Proposal ini menargetkan alamat dompet yang terkait dengan insiden peretasan sistem Mt. Gox pada tahun 2011, yang menerima hampir 80.000 Bitcoin setelah serangan, dan tetap tidak digunakan selama lebih dari 15 tahun terakhir. Saat ini, sesuai aturan Bitcoin yang ada, dana-dana ini hanya dapat dipindahkan jika pemilik memiliki kunci pribadi yang sesuai.
Berdasarkan usulan tersebut, aturan baru akan memungkinkan pengendalian output yang belum dihabiskan di alamat pemulihan Mt. Gox melalui tanda tangan alamat tersebut, sehingga dana dapat dimasukkan ke dalam proses kompensasi yang sudah berada di bawah pengawasan yudisial untuk membayar kreditor Mt.

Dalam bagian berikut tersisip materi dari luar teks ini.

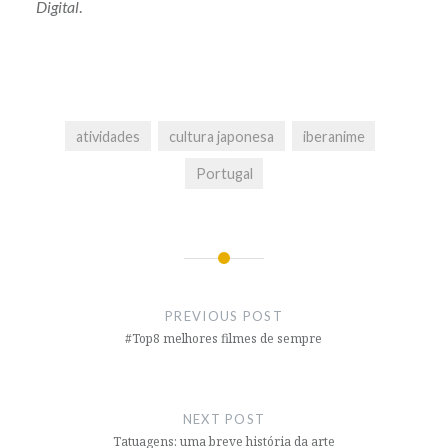
Digital
.
atividades
cultura japonesa
iberanime
Portugal
Post
navigation
PREVIOUS POST
#Top8 melhores filmes de sempre
NEXT POST
Tatuagens: uma breve história da arte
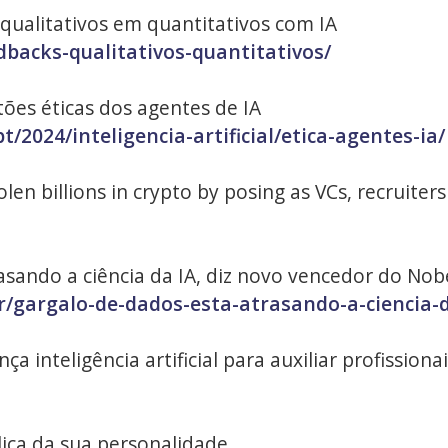
ualitativos em quantitativos com IA
dbacks-qualitativos-quantitativos/
ões éticas dos agentes de IA
/2024/inteligencia-artificial/etica-agentes-ia/
en billions in crypto by posing as VCs, recruiter
sando a ciência da IA, diz novo vencedor do Nob
r/gargalo-de-dados-esta-atrasando-a-ciencia-d
ça inteligência artificial para auxiliar profissiona
lica da sua personalidade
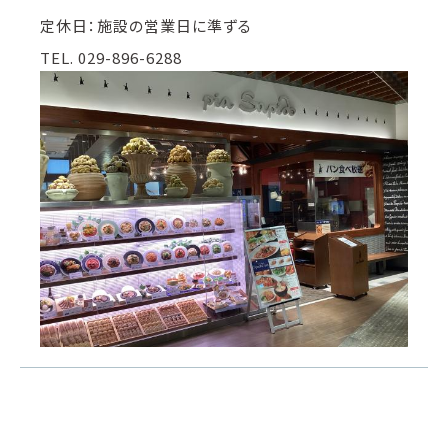
定休日：施設の営業日に準ずる
TEL. 029-896-6288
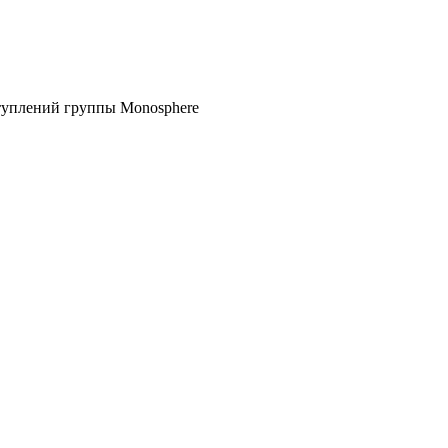
ступлений группы Monosphere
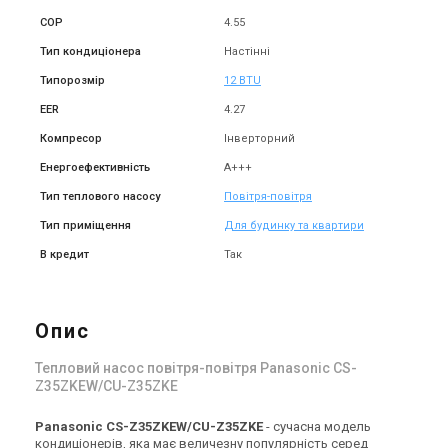
COP
4.55
Тип кондиціонера
Настінні
Типорозмір
12 BTU
EER
4.27
Компресор
Інверторний
Енергоефективність
A+++
Тип теплового насосу
Повітря-повітря
Тип приміщення
Для будинку та квартири
В кредит
Так
Опис
Тепловий насос повітря-повітря Panasonic CS-
Z35ZKEW/CU-Z35ZKE
Panasonic CS-Z35ZKEW/CU-Z35ZKE
- сучасна модель
кондиціонерів, яка має величезну популярність серед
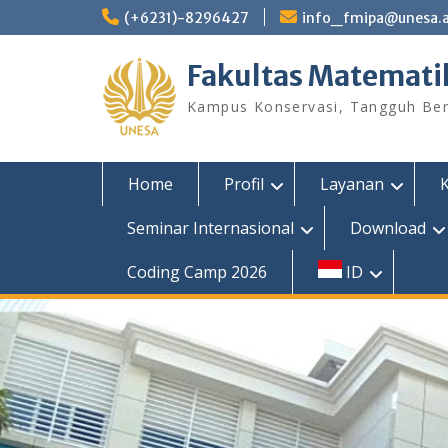
Skip
(+6231)-8296427
info_fmipa@unesa.a
to
content
Fakultas Matemati
Kampus Konservasi, Tangguh Berp
Home
Profil
Layanan
Seminar Internasional
Download
Coding Camp 2026
ID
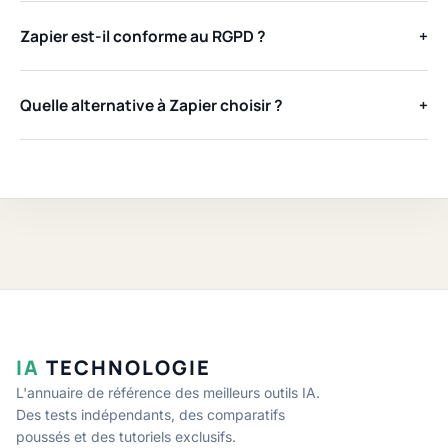
Zapier est-il conforme au RGPD ?
+
Quelle alternative à Zapier choisir ?
+
IA
TECHNOLOGIE
L'annuaire de référence des meilleurs outils IA.
Des tests indépendants, des comparatifs
poussés et des tutoriels exclusifs.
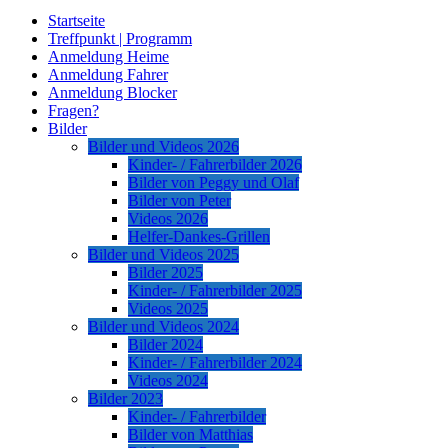
Startseite
Treffpunkt | Programm
Anmeldung Heime
Anmeldung Fahrer
Anmeldung Blocker
Fragen?
Bilder
Bilder und Videos 2026
Kinder- / Fahrerbilder 2026
Bilder von Peggy und Olaf
Bilder von Peter
Videos 2026
Helfer-Dankes-Grillen
Bilder und Videos 2025
Bilder 2025
Kinder- / Fahrerbilder 2025
Videos 2025
Bilder und Videos 2024
Bilder 2024
Kinder- / Fahrerbilder 2024
Videos 2024
Bilder 2023
Kinder- / Fahrerbilder
Bilder von Matthias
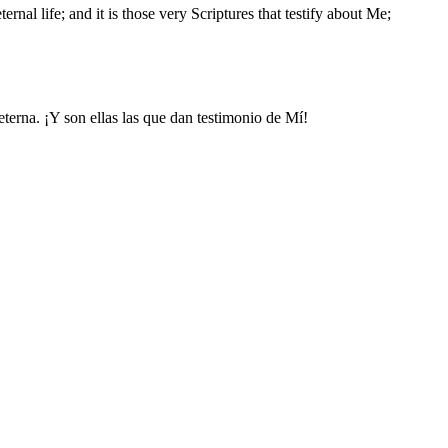
nal life; and it is those very Scriptures that testify about Me;
eterna. ¡Y son ellas las que dan testimonio de Mí!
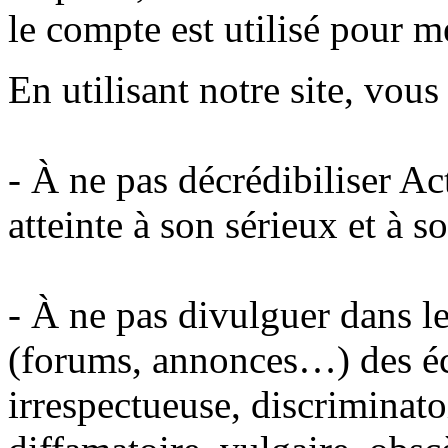
le compte est utilisé pour m
En utilisant notre site, vou
- À ne pas décrédibiliser A
atteinte à son sérieux et à s
- À ne pas divulguer dans le
(forums, annonces…) des éc
irrespectueuse, discriminato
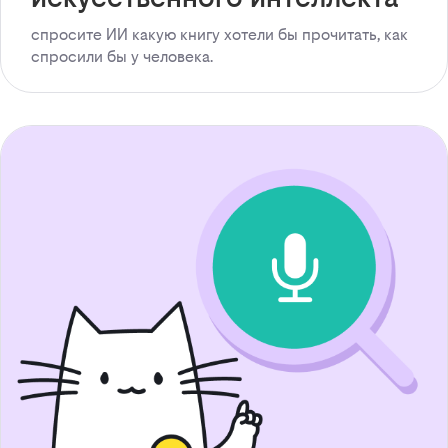
спросите ИИ какую книгу хотели бы прочитать, как
спросили бы у человека.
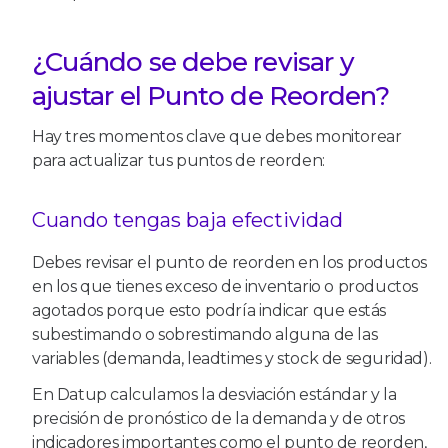
¿Cuándo se debe revisar y
ajustar el Punto de Reorden?
Hay tres momentos clave que debes monitorear
para actualizar tus puntos de reorden:
Cuando tengas baja efectividad
Debes revisar el punto de reorden en los productos
en los que tienes exceso de inventario o productos
agotados porque esto podría indicar que estás
subestimando o sobrestimando alguna de las
variables (demanda, leadtimes y stock de seguridad).
En Datup calculamos la desviación estándar y la
precisión de pronóstico de la demanda y de otros
indicadores importantes como el punto de reorden,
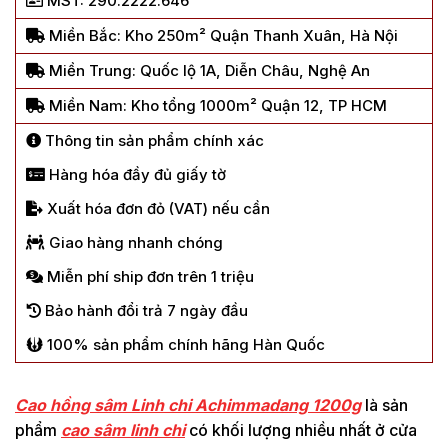
MST: 290.2222.646
Miền Bắc: Kho 250m² Quận Thanh Xuân, Hà Nội
Miền Trung: Quốc lộ 1A, Diễn Châu, Nghệ An
Miền Nam: Kho tổng 1000m² Quận 12, TP HCM
Thông tin sản phẩm chính xác
Hàng hóa đầy đủ giấy tờ
Xuất hóa đơn đỏ (VAT) nếu cần
Giao hàng nhanh chóng
Miễn phí ship đơn trên 1 triệu
Bảo hành đổi trả 7 ngày đầu
100% sản phẩm chính hãng Hàn Quốc
Cao hồng sâm Linh chi Achimmadang 1200g
là sản
phẩm
cao sâm linh chi
có khối lượng nhiều nhất ở cửa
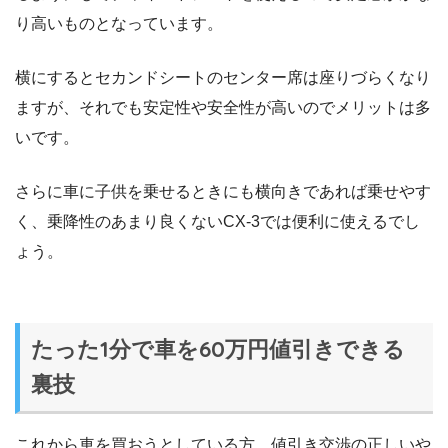
り高いものとなっています。
横にするとセカンドシートのセンター席は座りづらくなり
ますが、それでも安定性や安全性が高いのでメリットは多
いです。
さらに車に子供を乗せるときにも横向きであれば乗せやす
く、乗降性のあまり良くないCX-3では便利に使えるでし
ょう。
たった1分で車を60万円値引きできる
裏技
これから車を買おうとしている方、値引き交渉の正しいや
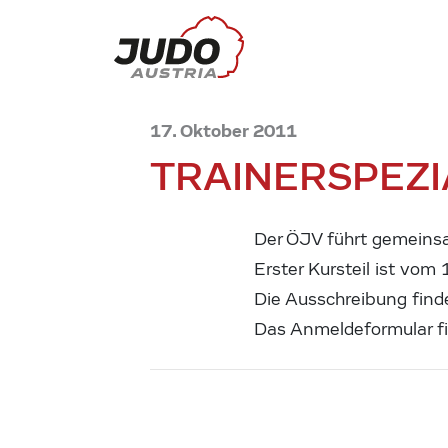
17. Oktober 2011
TRAINERSPEZ
Der ÖJV führt gemeinsa
Erster Kursteil ist vom
Die Ausschreibung find
Das Anmeldeformular fi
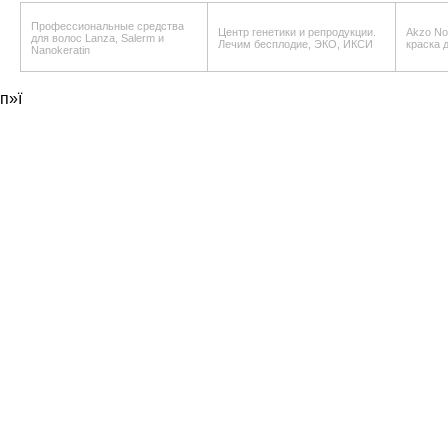
Профессиональные средства
Центр генетики и репродукции.
Akzo Nob
для волос Lanza, Salerm и
Лечим бесплодие, ЭКО, ИКСИ
краска 
Nanokeratin
п»ї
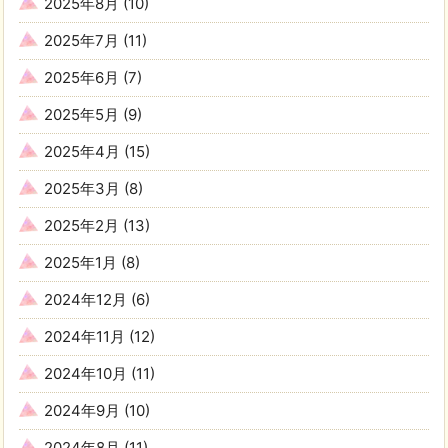
2025年8月
(10)
2025年7月
(11)
2025年6月
(7)
2025年5月
(9)
2025年4月
(15)
2025年3月
(8)
2025年2月
(13)
2025年1月
(8)
2024年12月
(6)
2024年11月
(12)
2024年10月
(11)
2024年9月
(10)
2024年8月
(11)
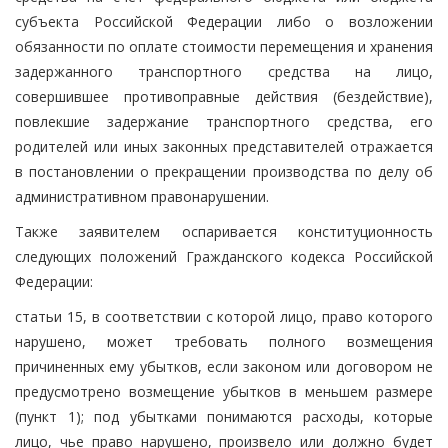
субъекта Российской Федерации либо о возложении
обязанности по оплате стоимости перемещения и хранения
задержанного транспортного средства на лицо,
совершившее противоправные действия (бездействие),
повлекшие задержание транспортного средства, его
родителей или иных законных представителей отражается
в постановлении о прекращении производства по делу об
административном правонарушении.
Также заявителем оспаривается конституционность
следующих положений Гражданского кодекса Российской
Федерации:
статьи 15, в соответствии с которой лицо, право которого
нарушено, может требовать полного возмещения
причиненных ему убытков, если законом или договором не
предусмотрено возмещение убытков в меньшем размере
(пункт 1); под убытками понимаются расходы, которые
лицо, чье право нарушено, произвело или должно будет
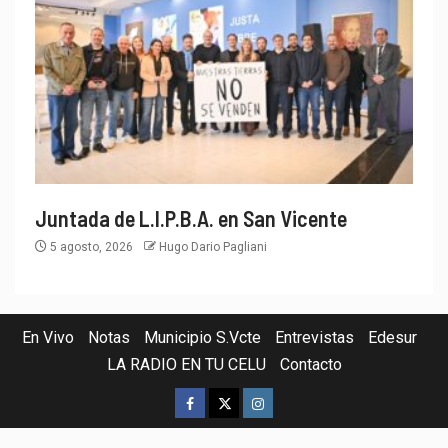
Juntada de L.I.P.B.A. en San Vicente
5 agosto, 2026
Hugo Dario Pagliani
En Vivo
Notas
Municipio S.Vcte
Entrevistas
Edesur
LA RADIO EN TU CELU
Contacto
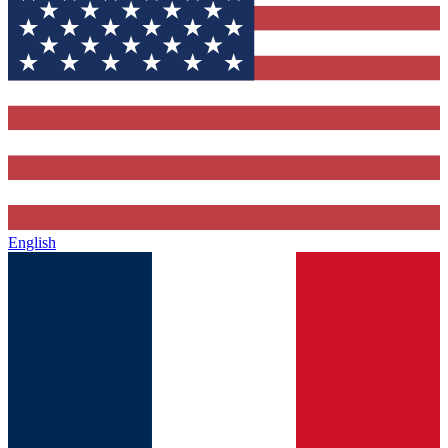
English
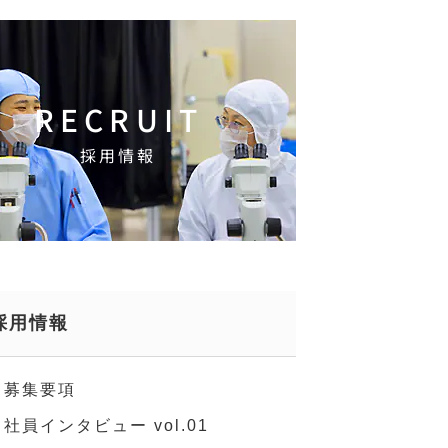
RECRUIT
採用情報
採用情報
募集要項
社員インタビュー vol.01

Gox.
Karpelès menyatakan bahwa skema ini hanya sebagai titik awal diskusi, dengan rencana membatasi perubahan aturan pada satu alamat saja dan mengaktifkannya pada ketinggian blok tertentu di masa depan. Namun, proposal tersebut juga mengakui bahwa skema ini memerlukan pembaruan terkoordinasi secara keseluruhan jaringan, dan jika sebagian anggota komunitas menolak untuk mendukungnya, dapat menimbulkan risiko percabangan blockchain.
Perlu diperhatikan bahwa sekitar 80.000 BTC ini saat ini tidak termasuk dalam aset yang akan didistribusikan kepada kreditor Mt. Gox, dan juga tidak dikendalikan oleh trustee kebangkrutan.